The practitioners support is vital during the process of intense emotional release. Clients can benefit from you walking them through the process and remind them

  • Be open to and present with feelings. Have body awareness to identify and locate the emotion and give it a physical point.
  • Breathe deeply, get the flow of oxygen to all their organs, and blood supply, with each exhalation releases and lets go.
  • Surrender to physical movements that get the muscles and joints lubricated at the same time as energy that is stuck in pain gets is released.
  • Get over resistance to make a loud sound thatcontributes to profound release.  

The practitioner must prepare for clients who have problems with self-regulation and help them see and draw from their inner energy. Compassion to the personal and demographic factors of their clients will guide their healing process. By establishing a trust, the healing period can be a cornerstone.

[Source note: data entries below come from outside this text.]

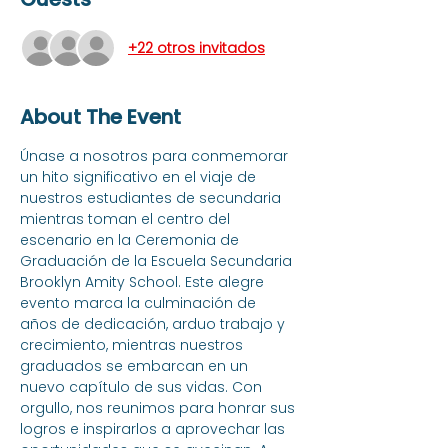
+22 otros invitados
About The Event
Únase a nosotros para conmemorar 
un hito significativo en el viaje de 
nuestros estudiantes de secundaria 
mientras toman el centro del 
escenario en la Ceremonia de 
Graduación de la Escuela Secundaria 
Brooklyn Amity School. Este alegre 
evento marca la culminación de 
años de dedicación, arduo trabajo y 
crecimiento, mientras nuestros 
graduados se embarcan en un 
nuevo capítulo de sus vidas. Con 
orgullo, nos reunimos para honrar sus 
logros e inspirarlos a aprovechar las 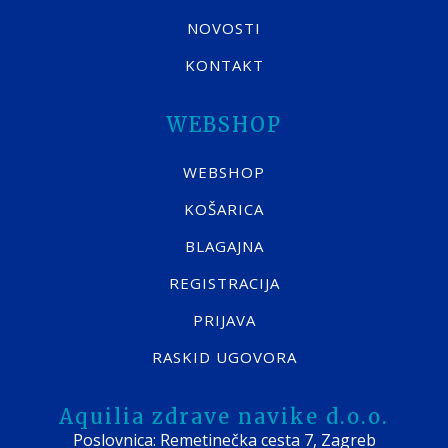
NOVOSTI
KONTAKT
WEBSHOP
WEBSHOP
KOŠARICA
BLAGAJNA
REGISTRACIJA
PRIJAVA
RASKID UGOVORA
Aquilia zdrave navike d.o.o.
Poslovnica: Remetinečka cesta 7, Zagreb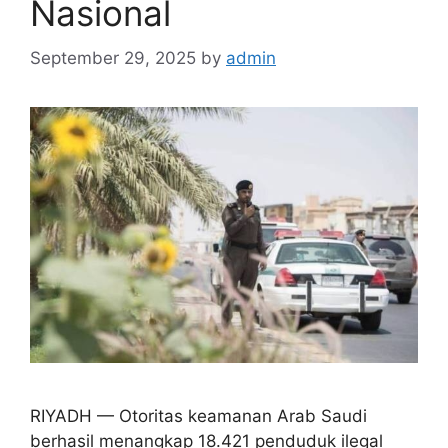
Nasional
September 29, 2025
by
admin
RIYADH — Otoritas keamanan Arab Saudi
berhasil menangkap 18.421 penduduk ilegal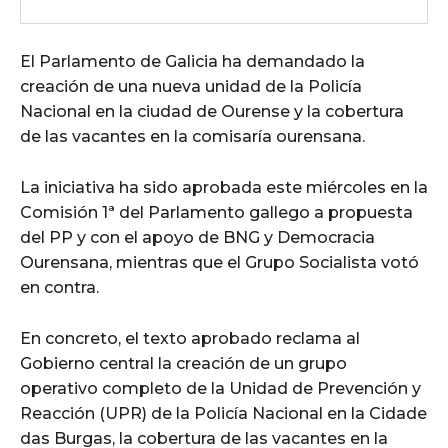
El Parlamento de Galicia ha demandado la
creación de una nueva unidad de la Policía
Nacional en la ciudad de Ourense y la cobertura
de las vacantes en la comisaría ourensana.
La iniciativa ha sido aprobada este miércoles en la
Comisión 1ª del Parlamento gallego a propuesta
del PP y con el apoyo de BNG y Democracia
Ourensana, mientras que el Grupo Socialista votó
en contra.
En concreto, el texto aprobado reclama al
Gobierno central la creación de un grupo
operativo completo de la Unidad de Prevención y
Reacción (UPR) de la Policía Nacional en la Cidade
das Burgas, la cobertura de las vacantes en la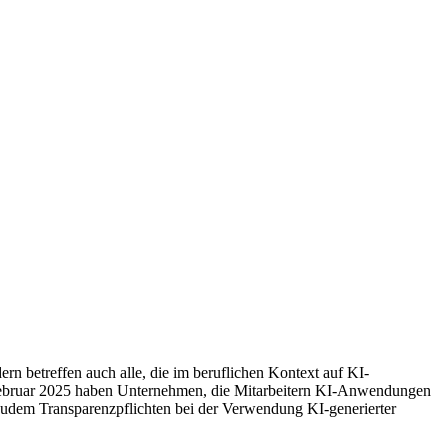
rn betreffen auch alle, die im beruflichen Kontext auf KI-
ebruar 2025 haben Unternehmen, die Mitarbeitern KI-Anwendungen
 zudem Transparenzpflichten bei der Verwendung KI-generierter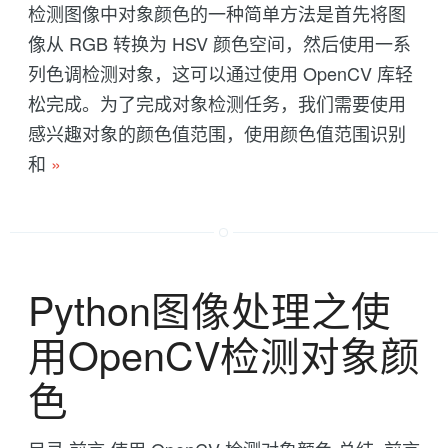
检测图像中对象颜色的一种简单方法是首先将图
像从 RGB 转换为 HSV 颜色空间，然后使用一系
列色调检测对象，这可以通过使用 OpenCV 库轻
松完成。为了完成对象检测任务，我们需要使用
感兴趣对象的颜色值范围，使用颜色值范围识别
和
»
Python图像处理之使
用OpenCV检测对象颜
色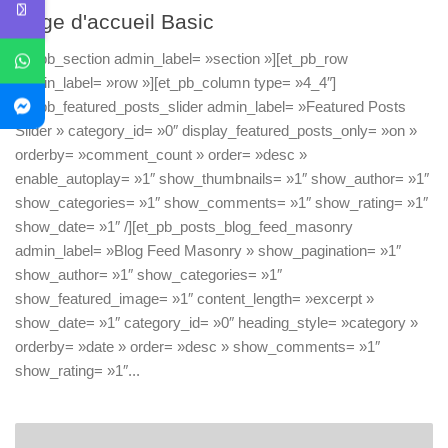
Page d'accueil Basic
[et_pb_section admin_label= »section »][et_pb_row
admin_label= »row »][et_pb_column type= »4_4″]
[et_pb_featured_posts_slider admin_label= »Featured Posts
Slider » category_id= »0″ display_featured_posts_only= »on »
orderby= »comment_count » order= »desc »
enable_autoplay= »1″ show_thumbnails= »1″ show_author= »1″
show_categories= »1″ show_comments= »1″ show_rating= »1″
show_date= »1″ /][et_pb_posts_blog_feed_masonry
admin_label= »Blog Feed Masonry » show_pagination= »1″
show_author= »1″ show_categories= »1″
show_featured_image= »1″ content_length= »excerpt »
show_date= »1″ category_id= »0″ heading_style= »category »
orderby= »date » order= »desc » show_comments= »1″
show_rating= »1″...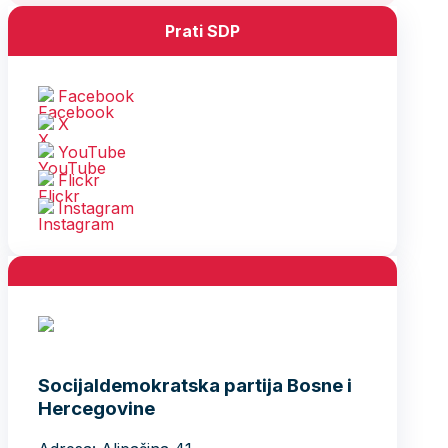
Prati SDP
Facebook
X
YouTube
Flickr
Instagram
Socijaldemokratska partija Bosne i
Hercegovine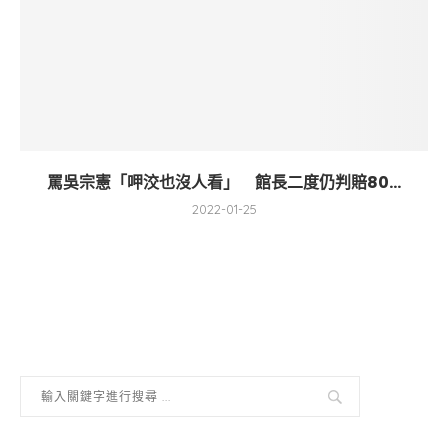
罵吳宗憲「呷洨也沒人看」 館長二度仍判賠80...
2022-01-25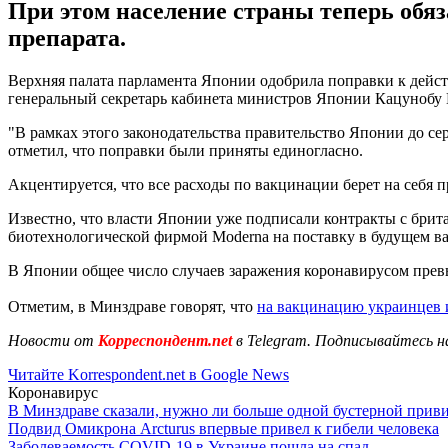
При этом население страны теперь обя
препарата.
Верхняя палата парламента Японии одобрила поправки к дейс
генеральный секретарь кабинета министров Японии Кацунобу Ка
"В рамках этого законодательства правительство Японии до се
отметил, что поправки были приняты единогласно.
Акцентируется, что все расходы по вакцинации берет на себя 
Известно, что власти Японии уже подписали контракты с брит
биотехнологической фирмой Moderna на поставку в будущем вак
В Японии общее число случаев заражения коронавирусом превыс
Отметим, в Минздраве говорят, что
на вакцинацию украинцев 
Новости от
Корреспондент.net
в Telegram. Подписывайтесь н
Читайте Korrespondent.net в Google News
Коронавирус
В Минздраве сказали, нужно ли больше одной бустерной прив
Подвид Омикрона Arcturus впервые привел к гибели человека
Заболеваемость COVID-19 в Украине пошла на спад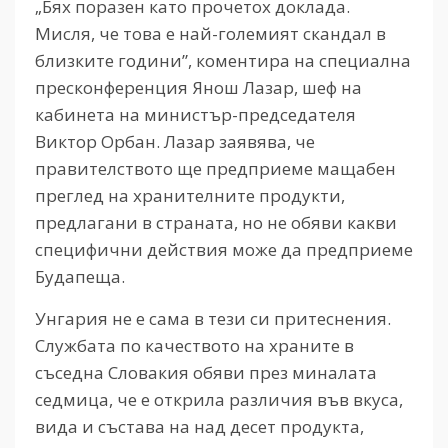
„Бях поразен като прочетох доклада.
Мисля, че това е най-големият скандал в
близките години”, коментира на специална
пресконференция Янош Лазар, шеф на
кабинета на министър-председателя
Виктор Орбан. Лазар заявява, че
правителството ще предприеме мащабен
преглед на хранителните продукти,
предлагани в страната, но не обяви какви
специфични действия може да предприеме
Будапеща.
Унгария не е сама в тези си притеснения.
Службата по качеството на храните в
съседна Словакия обяви през миналата
седмица, че е открила различия във вкуса,
вида и състава на над десет продукта,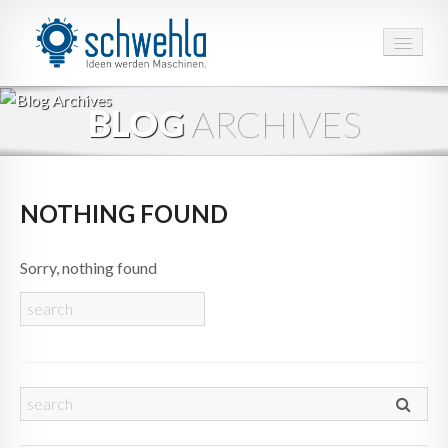
HOME
BLOG
ARCHIVES
LEISTUNGEN
PROJEKTE
NOTHING FOUND
UNTERNEHMEN
Sorry, nothing found
3D MODELLE
KONTAKT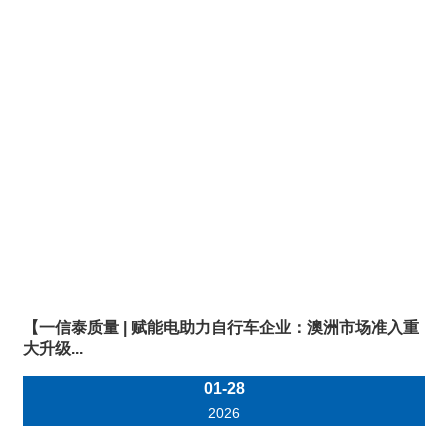
【一信泰质量 | 赋能电助力自行车企业：澳洲市场准入重
大升级...
01-28
2026
0755-28230888
518109
info@uttlab.com
Shenzhen address:
>
16 / F, block a, building 6, Baoneng
Science Park, No.1, Qingxiang Road, Longhua New District,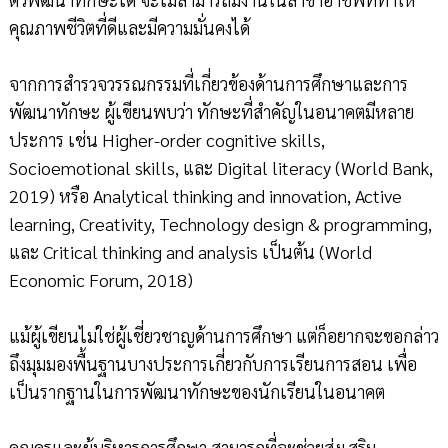
คุณภาพชีวิตที่ดีและมีความมั่นคงได้
จากการสำรวจวรรณกรรมที่เกี่ยวข้องด้านการศึกษาและการ
พัฒนาทักษะ ผู้เขียนพบว่า ทักษะที่สำคัญในอนาคตมีหลาย
ประการ เช่น Higher-order cognitive skills,
Socioemotional skills, และ Digital literacy (World Bank,
2019) หรือ Analytical thinking and innovation, Active
learning, Creativity, Technology design & programming,
และ Critical thinking and analysis เป็นต้น (World
Economic Forum, 2018)
แม้ผู้เขียนไม่ใช่ผู้เชี่ยวชาญด้านการศึกษา แต่ก็อยากจะขอกล่าว
ถึงมุมมองพื้นฐานบางประการเกี่ยวกับการเรียนการสอน เพื่อ
เป็นรากฐานในการพัฒนาทักษะของนักเรียนในอนาคต
คุณครูและผู้บริหารการศึกษา สามารถที่จะช่วยส่งเสริม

The beauty of healing within a framework is in the fact that it does not include talk therapy, so blame, shame, guilt, and self-blame for sexual orientation, age, and gender is not something practitioners unlikely will trigger.

The ability of the brain to adjust to new environments provides the greatest opportunity for enhancing our inner energy to release pain-filled experiences of the past. This capacity of the brain to regenerate new neurons enhanced by positive energy heals the mind from traumatic memories.

Continuing research demonstrates that activities that focus on neuropathways reconditioning and body engagement play a critical role in healing. The best is yet to BE.